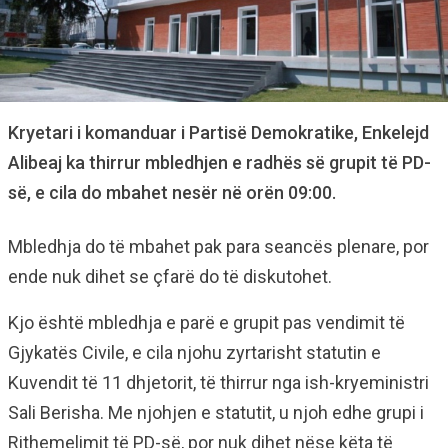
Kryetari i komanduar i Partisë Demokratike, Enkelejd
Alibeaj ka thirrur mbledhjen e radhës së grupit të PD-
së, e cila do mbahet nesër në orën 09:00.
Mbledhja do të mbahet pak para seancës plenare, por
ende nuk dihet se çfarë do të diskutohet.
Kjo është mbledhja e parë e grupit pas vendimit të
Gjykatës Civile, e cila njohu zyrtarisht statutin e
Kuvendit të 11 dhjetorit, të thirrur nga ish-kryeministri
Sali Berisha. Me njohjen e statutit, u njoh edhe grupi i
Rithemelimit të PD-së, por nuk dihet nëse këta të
---
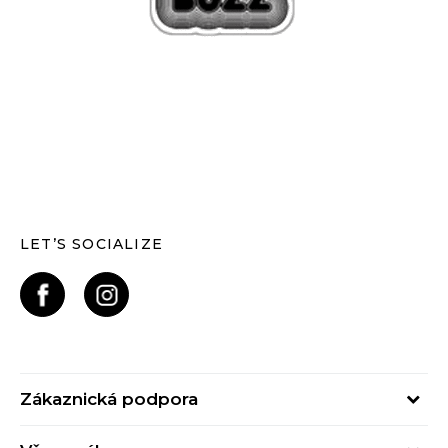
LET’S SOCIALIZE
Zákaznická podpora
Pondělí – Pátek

### Activity
The answer must consist of every line from the data that contains the word "dihet".

### Response box
ende nuk dihet se çfarë do të diskutohet.
Rithemelimit të PD-së, por nuk dihet nëse këta të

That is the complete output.